There’s a whole raft of new legislation and regulations that were passed just before Christmas or during 2012 that are coming into effect early this year.
Failing to know the law is no excuse in Australia, but busy entrepreneurs don’t have time to keep abreast of every change in the law that could impact on their business. So SmartCompany has spoken to some of the top legal experts in their field to compile a list of the changes you need to know about.
Legal changes that will affect your business brand and patents
Patent, trademark and copyright law are all areas which can affect the name and branding of your business, along with any patents.
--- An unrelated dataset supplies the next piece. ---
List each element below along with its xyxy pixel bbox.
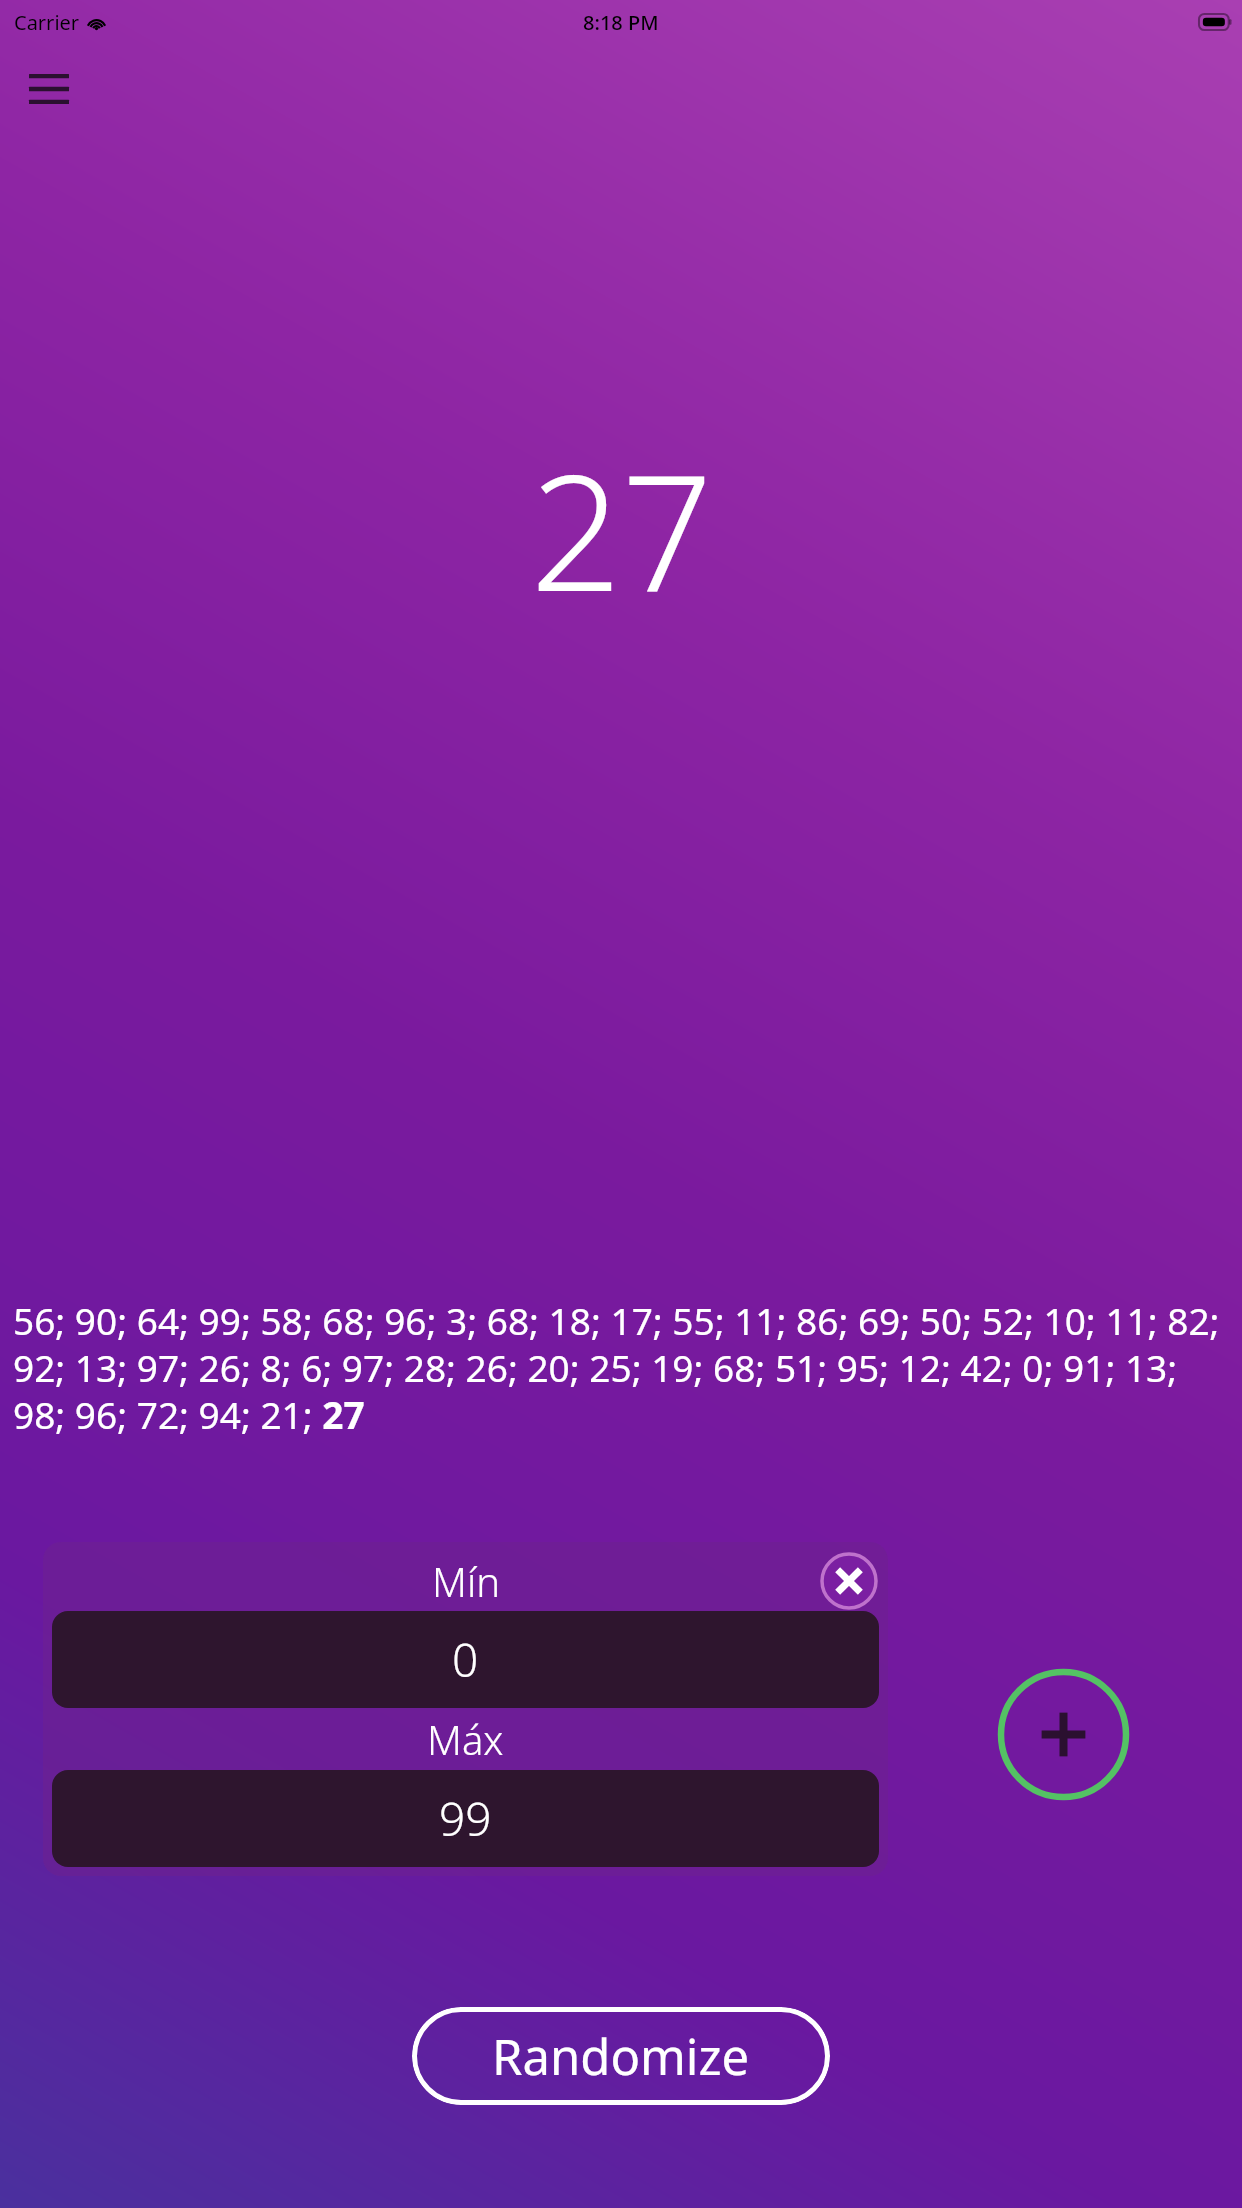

These areas are all changing thanks to the “Raising the Bar” reforms to Australia’s intellectual property law which were passed last year but come into force on April 15 this year.
Richard Hoad, partner at law firm Clayton Utz, told SmartCompany the reforms raise the hurdles for obtaining a patent.
“Whether an invention claimed in a patent meets the ‘inventive step’ requirement will be assessed against the ‘common general knowledge’ throughout the world rather than just in Australia, as is presently the case,” he says.
“Businesses which have patent applications pending should obtain advice about whether they can request examination of those applications before April 15, 2013.”
Also from April 15, businesses which are concerned their activities may infringe someone else’s patent will have a more powerful right to clear a pathway by seeking an order from a court that their activities do not infringe the patent.
Hoad says the reforms also allow additional damages for trademark infringement which allow intellectual property owners to be compensated beyond actual loss suffered as a result of any infringement.
“This will be particularly useful where the trademark owner finds it difficult to prove actual loss,” he says.
Stephen Stern, partner at law firm Corrs Chambers Westgarth, says the Raising the Bar reforms will “dramatically streamline” the process by which disputes can be resolved at the trademark office level.
He says at the moment the opposition process means disputes can take two or three years to resolve.
Stern says the government is also cracking down on counterfeit products, which is welcome news for legitimate importers.
“In the anti-counterfeiting area, the government is changing the laws dealing with customs making seizures of products at the border, it will make it more difficult for people to import counterfeits,” he says.
Legal changes that will affect dealing with employees
The Fair Work Act underwent a review last year and Rachel Drew, workplace relations partner at TressCox Lawyers, says there were a lot of recommendations which came out of that review.
“The most substantial recommendation put into place is the change of name of Fair Work Australia, which from January 1, 2013 is now the Fair Work Commission,” Drew says.
There was also an increase to the maximum penalty amounts for contraventions of the Fair Work Act and Fair Work Regulations and now a breach by an individual can result in a penalty of $10,200 up from $6,600.
The time limit for lodging an unfair dismissal claim has been extended from 14 to 21 days from the date the dismissal takes effect and the time limit for lodging a general protections claim based on dismissal has been reduced from 60 to 21 days.
Drew warns more changes are afoot as well under the Workplace Gender Equality Act which was passed on November 22, 2012 with the majority of changes start on April 1, 2013, and then further changes on April 1, 2014.
For the reporting period April 1, 2012 to March 31, 2013, employers should comply with the old reporting requirements, but must comply with the new reporting requirements from April 1, 2013.
“From March 1, 2013 there will be reporting obligations for employers with more than 100 employees, and once reports are made the authority will send back recommendations and there will be minimum standards the employer will have to meet,” Drew says.
“The standards will be things like having equity and diversity policies and having a policy of looking at female applicants.”
Finally, working dads and partners (including same-sex partners) could be entitled to Dad and Partner Pay for children born or adopted on or after January 1.
This is up to two weeks’ pay at the national minimum wage and the payments are made by the government directly.